Unlocking Electric Trucking in the EU: Recharging Along Highways

By Sam Hargreaves

Limits to battery range and fast charging infrastructure have previously made the electrification of long-haul trucking difficult. However, technological improvements have made this not just a possibility but the best option for decarbonizing long-haul trucking.

As charging remains one of the biggest challenges, T&E’s study assesses the charging infrastructure needed for long-haul trucking to become carbon neutral.

Trips over 400km make up around 5% of all trips in Europe but represent 40% of the EU’s total truck activity (in tonne-km). They account for an estimated 20% of truck emissions. Most urban and regional deliveries can already be covered by electric trucks today and ong-haul electric trucks are only a few years behind.
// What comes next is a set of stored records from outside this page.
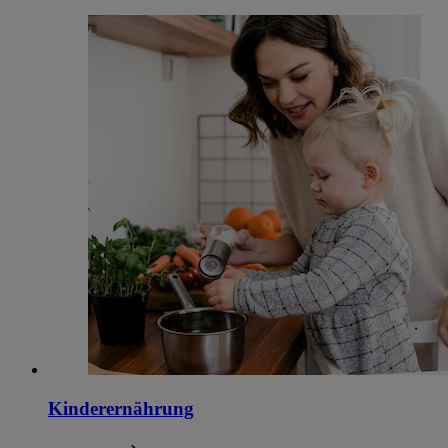
Kinderernährung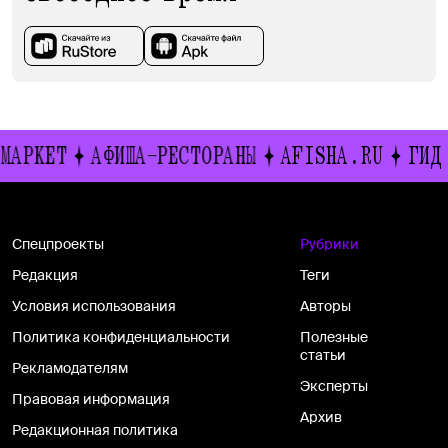
МАРКЕТ
АФИША-РЕСТОРАНЫ
AFISHA.RU
ГИД 
Спецпроекты
Рубрики
Редакция
Теги
Условия использования
Авторы
Политика конфиденциальности
Полезные
статьи
Рекламодателям
Эксперты
Правовая информация
Архив
Редакционная политика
Battery electric trucks with ranges beyond 400 km will come to the market within the next couple of years and are likely to represent the most cost-competitive option.

Findings

  • T&E’s analysis on European truck traffic flows shows that the EU should prioritise charging alongside Europe’s largest highway corridors, e.g. between Hamburg and Berlin. Targeting the core network of the Trans-European Transport Network (TEN-T) would be the best strategy. The deployment of truck charging infrastructure should start with the regions connected by the TEN-T network’:
    • These regions are ‘hotspots’ for long-haul freight activity as they connect all major urban areas in Europe.
    • Trips coming to or from these regions make up 80% of the total EU road freight activity (tkm) and 88% of total long-haul activity.
  • For long-haul trucking to achieve climate neutrality there needs to be a total of 4,400 high-power public chargers in the EU and 6,600 destination chargers (at the distribution centers + depots) in 2030in addition to the 13,000 public chargers and 25,000 destination chargers needed for urban and regional deliveries. In total, this is around one public charger for every 35 electric trucks and one destination charger for every 21 electric trucks.
  • This amounts to an annual investment of €190 million, just 0.2% of the annual €100 billion that the EU spends on transport infrastructure.

The revision of the Alternative Fuels Infrastructure Directive (AFID), planned for June 2021, should finally cover electric trucks and recognise direct electrification as the dominant pathway to decarbonise. Overall the revised AFID should aim at a total of around 10,000 public and destination chargers in 2025 (EU27) increasing to 40,000-50,000 public and destination chargers in 2030. To ensure these targets are effectively reached, the EU should set minimum binding targets for each member state.